### Task to carry out
Word for word, copy out every line of the records, omitting each picture.

Provided data START

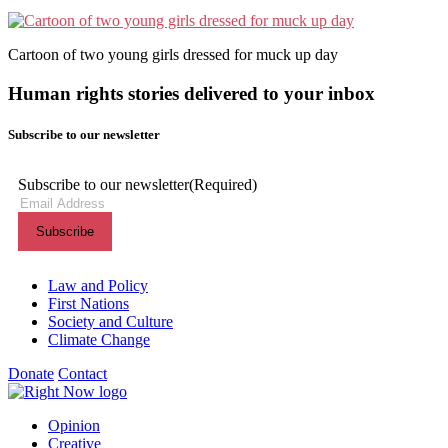
Cartoon of two young girls dressed for muck up day
Human rights stories delivered to your inbox
Subscribe to our newsletter
Subscribe to our newsletter
(Required)
Themes menu
Law and Policy
First Nations
Society and Culture
Climate Change
Donate
Contact
Shortcuts menu
Opinion
Creative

Provided data END

### Output for this task
Cartoon of two young girls dressed for muck up day
Human rights stories delivered to your inbox
Subscribe to our newsletter
Subscribe to our newsletter
(Required)
Themes menu
Law and Policy
First Nations
Society and Culture
Climate Change
Donate
Contact
Shortcuts menu
Opinion
Creative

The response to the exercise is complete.